People inspect the damage at the site of an overnight Israeli airstrike that targeted Beirut's southern suburbs on October 25, 2024, amid the ongoing war between Israel and Hezbollah. (Photo by AFP)
People inspect the damage at the site of an overnight Israeli airstrike that targeted Beirut's southern suburbs on October 25, 2024, amid the ongoing war between Israel and Hezbollah. (Photo by AFP)

Lebanon has been placed on the so-called "grey list" of countries under special scrutiny by financial crime watchdog FATF, FATF said on Friday.

"Of course we recognize the extreme, grave situation that Lebanon is currently facing," Elisa de Anda Madrazo, the watchdog's president, told journalist.

"Lebanon's status on the grey list should not impede relief efforts ... We are working to make sure that channels of humanitarian aid remain open," she added.

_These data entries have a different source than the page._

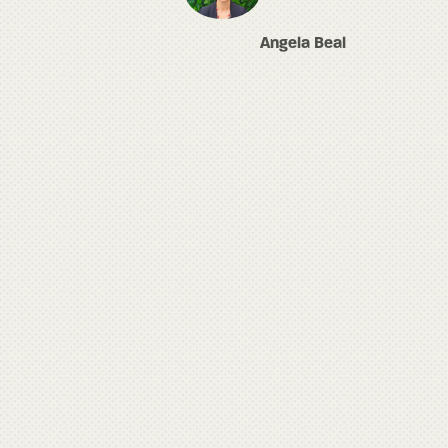
Angela Beal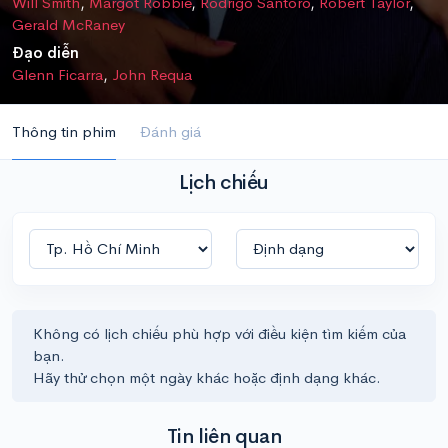
Will Smith
,
Margot Robbie
,
Rodrigo Santoro
,
Robert Taylor
,
Gerald McRaney
Đạo diễn
Glenn Ficarra
,
John Requa
Thông tin phim
Đánh giá
Lịch chiếu
Không có lịch chiếu phù hợp với điều kiện tìm kiếm của
bạn.
Hãy thử chọn một ngày khác hoặc định dạng khác.
Tin liên quan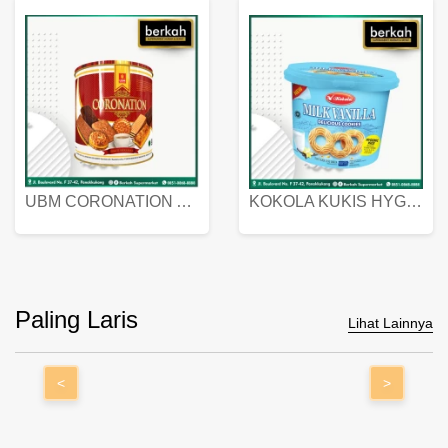
UBM CORONATION ASSORTED BISKUIT KALENG 450 GRAM
KOKOLA KUKIS HYGIENIC MILK VANILLA PACK 320 GR
Paling Laris
Lihat Lainnya
<
>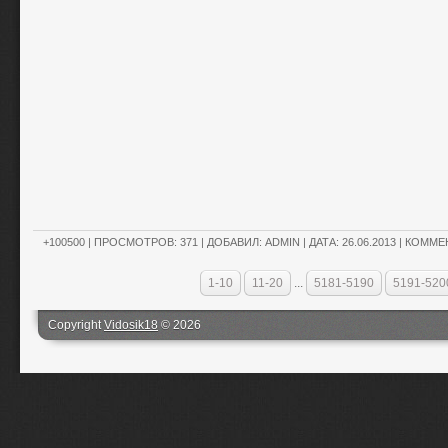
+100500
| ПРОСМОТРОВ: 371 | ДОБАВИЛ:
ADMIN
| ДАТА:
26.06.2013
|
КОММЕН
1-10
11-20
...
5181-5190
5191-520
Copyright
Vidosik18
© 2026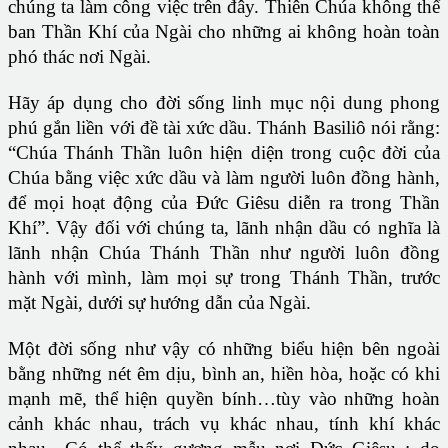
chúng ta làm công việc trên đây. Thiên Chúa không thể
ban Thần Khí của Ngài cho những ai không hoàn toàn
phó thác nơi Ngài.
Hãy áp dụng cho đời sống linh mục nội dung phong
phú gắn liền với đề tài xức dầu. Thánh Basiliô nói rằng:
“Chúa Thánh Thần luôn hiện diện trong cuộc đời của
Chúa bằng việc xức dầu và làm người luôn đồng hành,
để mọi hoạt động của Đức Giêsu diễn ra trong Thần
Khí”. Vậy đối với chúng ta, lãnh nhận dầu có nghĩa là
lãnh nhận Chúa Thánh Thần như người luôn đồng
hành với mình, làm mọi sự trong Thánh Thần, trước
mặt Ngài, dưới sự hướng dẫn của Ngài.
Một đời sống như vậy có những biểu hiện bên ngoài
bằng những nét êm dịu, bình an, hiền hòa, hoặc có khi
mạnh mẽ, thể hiện quyền bính…tùy vào những hoàn
cảnh khác nhau, trách vụ khác nhau, tính khí khác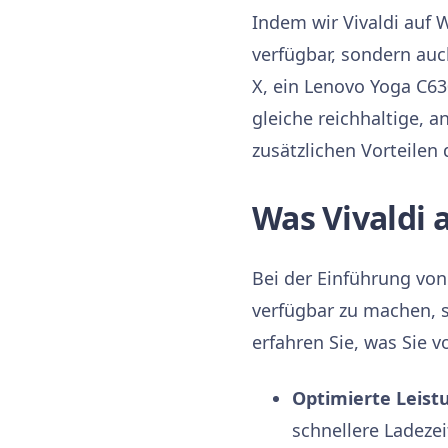
Indem wir Vivaldi auf 
verfügbar, sondern auc
X, ein Lenovo Yoga C63
gleiche reichhaltige, 
zusätzlichen Vorteilen
Was Vivaldi 
Bei der Einführung vo
verfügbar zu machen, s
erfahren Sie, was Sie 
Optimierte Leist
schnellere Ladezei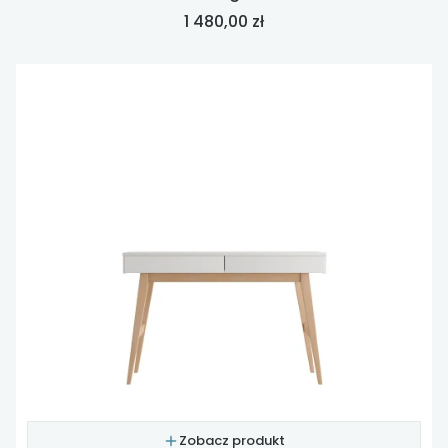
Cena
1 480,00 zł
Zobacz produkt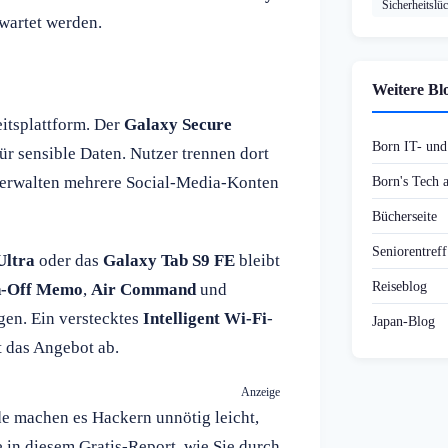
Sicherheitslü
rwartet werden.
Weitere Bl
eitsplattform. Der
Galaxy Secure
Born IT- un
ür sensible Daten. Nutzer trennen dort
verwalten mehrere Social-Media-Konten
Born's Tech
Bücherseite
Seniorentref
Ultra
oder das
Galaxy Tab S9 FE
bleibt
Reiseblog
n-Off Memo
,
Air Command
und
gen. Ein verstecktes
Intelligent Wi-Fi
-
Japan-Blog
 das Angebot ab.
Anzeige
de machen es Hackern unnötig leicht,
 in diesem Gratis-Report, wie Sie durch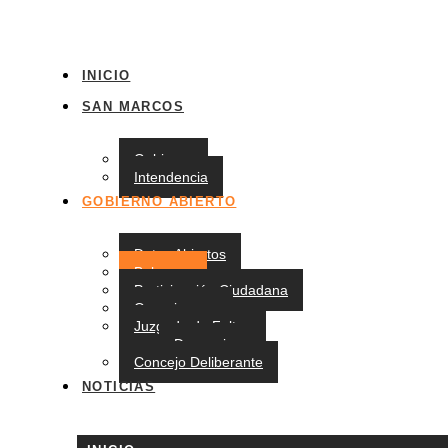
INICIO
SAN MARCOS
Gobierno
Intendencia
GOBIERNO ABIERTO
Datos Abiertos
Balances
Participación Ciudadana
Organigrama
Juzgado de Faltas
Denuncias
Concejo Deliberante
NOTICIAS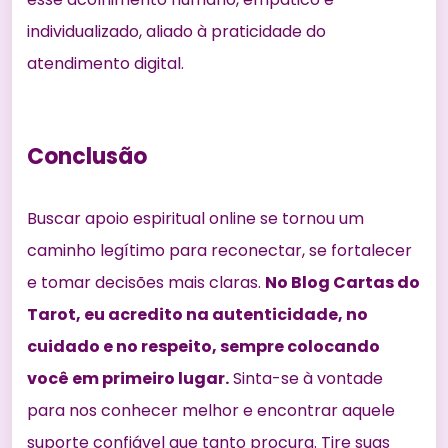
individualizado, aliado à praticidade do
atendimento digital.
Conclusão
Buscar apoio espiritual online se tornou um
caminho legítimo para reconectar, se fortalecer
e tomar decisões mais claras.
No Blog Cartas do
Tarot, eu acredito na autenticidade, no
cuidado e no respeito, sempre colocando
você em primeiro lugar.
Sinta-se à vontade
para nos conhecer melhor e encontrar aquele
suporte confiável que tanto procura. Tire suas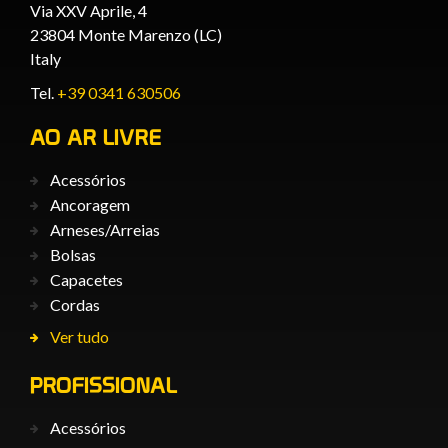
Via XXV Aprile, 4
23804 Monte Marenzo (LC)
Italy
Tel.
+39 0341 630506
AO AR LIVRE
Acessórios
Ancoragem
Arneses/Arreias
Bolsas
Capacetes
Cordas
Ver tudo
PROFISSIONAL
Acessórios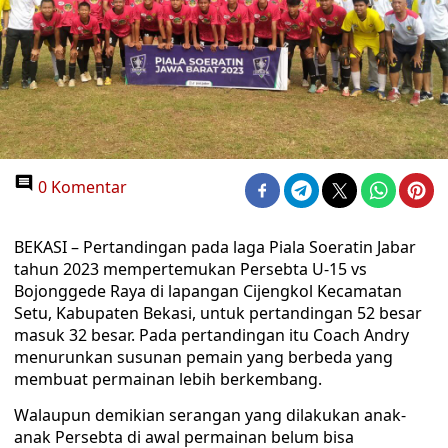
0 Komentar
BEKASI – Pertandingan pada laga Piala Soeratin Jabar
tahun 2023 mempertemukan Persebta U-15 vs
Bojonggede Raya di lapangan Cijengkol Kecamatan
Setu, Kabupaten Bekasi, untuk pertandingan 52 besar
masuk 32 besar. Pada pertandingan itu Coach Andry
menurunkan susunan pemain yang berbeda yang
membuat permainan lebih berkembang.
Walaupun demikian serangan yang dilakukan anak-
anak Persebta di awal permainan belum bisa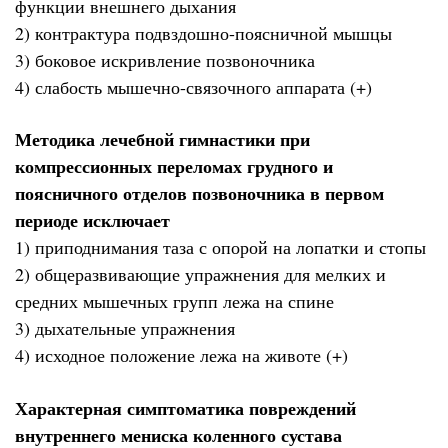
функции внешнего дыхания
2) контрактура подвздошно-поясничной мышцы
3) боковое искривление позвоночника
4) слабость мышечно-связочного аппарата (+)
Методика лечебной гимнастики при
компрессионных переломах грудного и
поясничного отделов позвоночника в первом
периоде исключает
1) приподнимания таза с опорой на лопатки и стопы
2) общеразвивающие упражнения для мелких и
средних мышечных групп лежа на спине
3) дыхательные упражнения
4) исходное положение лежа на животе (+)
Характерная симптоматика повреждений
внутреннего мениска коленного сустава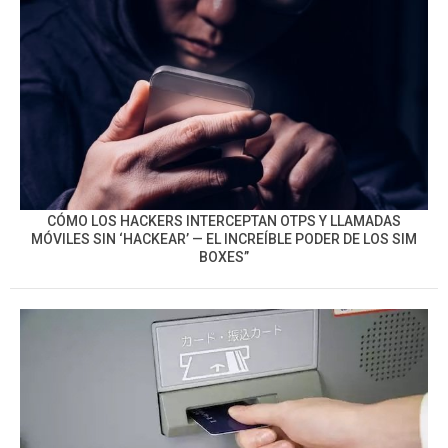
CÓMO LOS HACKERS INTERCEPTAN OTPS Y LLAMADAS
MÓVILES SIN ‘HACKEAR’ — EL INCREÍBLE PODER DE LOS SIM
BOXES”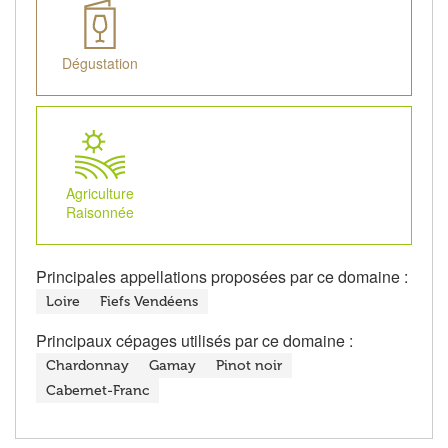
Dégustation
Agriculture
Raisonnée
Principales appellations proposées par ce domaine :
Loire
Fiefs Vendéens
Principaux cépages utilisés par ce domaine :
Chardonnay
Gamay
Pinot noir
Cabernet-Franc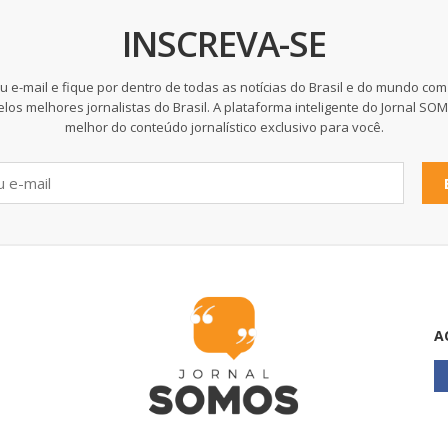
INSCREVA-SE
u e-mail e fique por dentro de todas as notícias do Brasil e do mundo com
elos melhores jornalistas do Brasil. A plataforma inteligente do Jornal SO
melhor do conteúdo jornalístico exclusivo para você.
A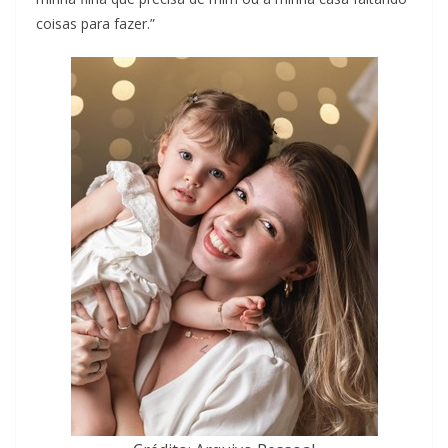
coisas para fazer.”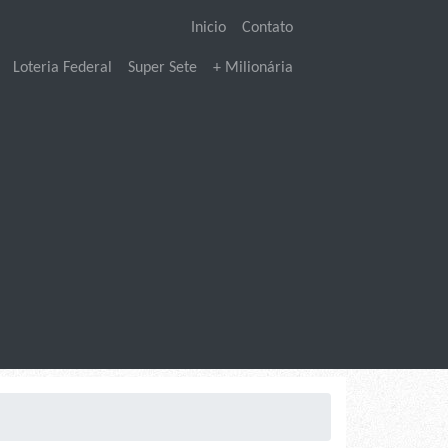
Inicio
Contato
Loteria Federal
Super Sete
+ Milionária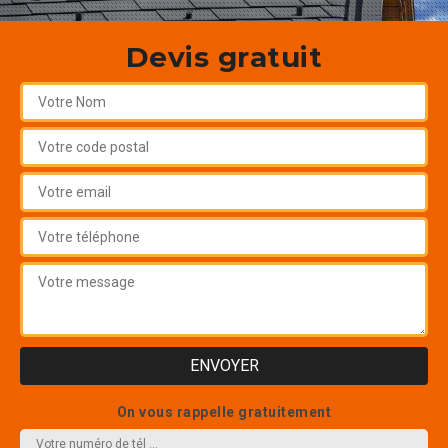
Devis gratuit
On vous rappelle gratuitement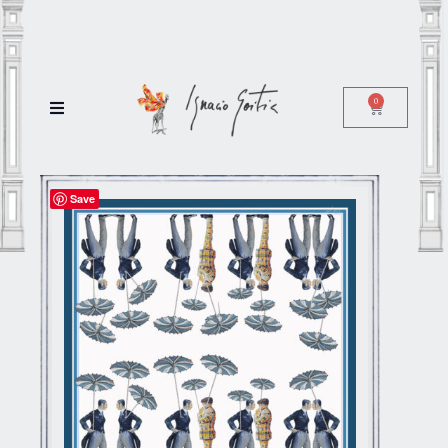
0
Save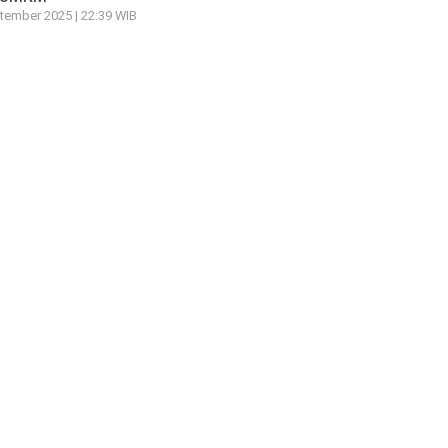
tember 2025 | 22:39 WIB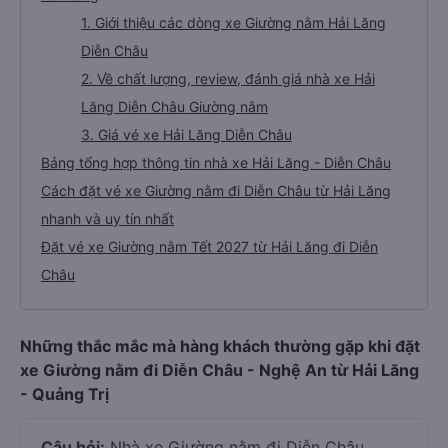
1. Giới thiệu các dòng xe Giường nằm Hải Lăng
Diễn Châu
2. Về chất lượng, review, đánh giá nhà xe Hải
Lăng Diễn Châu Giường nằm
3. Giá vé xe Hải Lăng Diễn Châu
Bảng tổng hợp thông tin nhà xe Hải Lăng - Diễn Châu
Cách đặt vé xe Giường nằm đi Diễn Châu từ Hải Lăng
nhanh và uy tín nhất
Đặt vé xe Giường nằm Tết 2027 từ Hải Lăng đi Diễn
Châu
Những thắc mắc mà hàng khách thường gặp khi đặt
xe Giường nằm đi Diễn Châu - Nghệ An từ Hải Lăng
- Quảng Trị
Câu hỏi:
Nhà xe Giường nằm đi Diễn Châu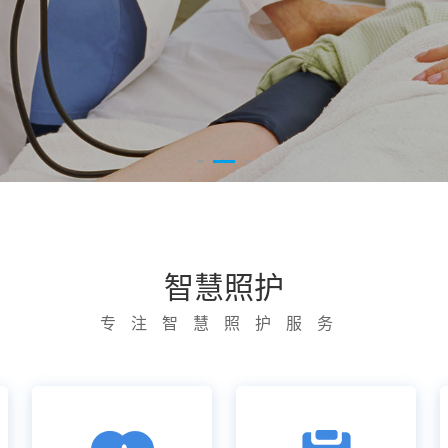
智慧照护
专注智慧照护服务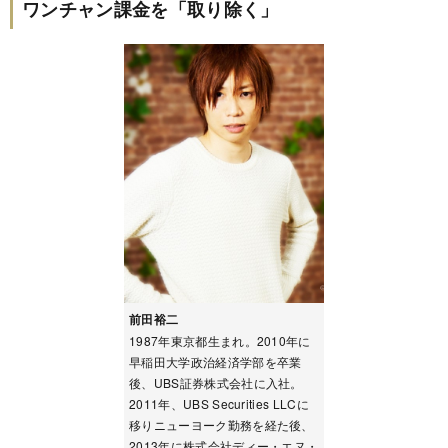
ワンチャン課金を「取り除く」
前田裕二
1987年東京都生まれ。2010年に
早稲田大学政治経済学部を卒業
後、UBS証券株式会社に入社。
2011年、UBS Securities LLCに
移りニューヨーク勤務を経た後、
2013年に株式会社ディー・エヌ・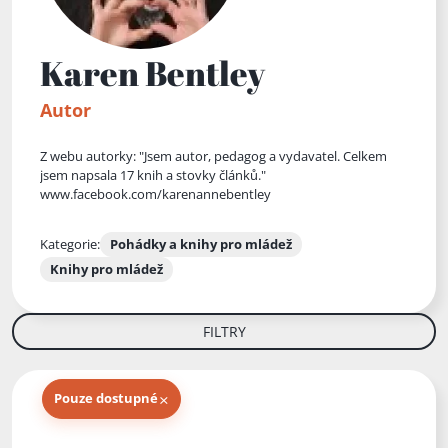
Karen Bentley
Autor
Z webu autorky: "Jsem autor, pedagog a vydavatel. Celkem
jsem napsala 17 knih a stovky článků."
www.facebook.com/karenannebentley
Kategorie:
Pohádky a knihy pro mládež
Knihy pro mládež
FILTRY
×
Pouze dostupné
Knihy autora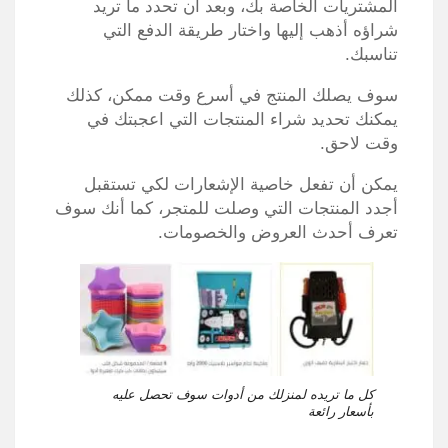
المشتريات الخاصة بك، وبعد أن تحدد ما تريد
شراؤه أذهب إليها واختار طريقة الدفع التي
تناسبك.
سوف يصلك المنتج في أسرع وقت ممكن، كذلك
يمكنك تحديد شراء المنتجات التي اعجبتك في
وقت لاحق.
يمكن أن تفعل خاصية الإشعارات لكي تستقبل
أجدد المنتجات التي وصلت للمتجر، كما أنك سوف
تعرف أحدث العروض والخصومات.
كل ما تريده لمنزلك من أدوات سوف تحصل عليه
بأسعار رائعة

Lebanon has been in a financial crisis since 2019 that has been left to fester by the country's leaders and now faces growing damage from Israeli airstrikes and ground operations against Hezbollah.

Madrazo said Lebanon had been accorded some flexibility regarding deadlines set in its action plan, but did not provide details at the news conference.

A source told Reuters earlier on Friday that the war had led the FATF to give Lebanon until 2026 instead of 2025 to address the issues that led to its grey-listing, including concerns over terrorism financing and a lack of judicial independence.

The grey-listing is likely to further deter investment in Lebanon and could affect the relationship between some Lebanese banks and the global financial system.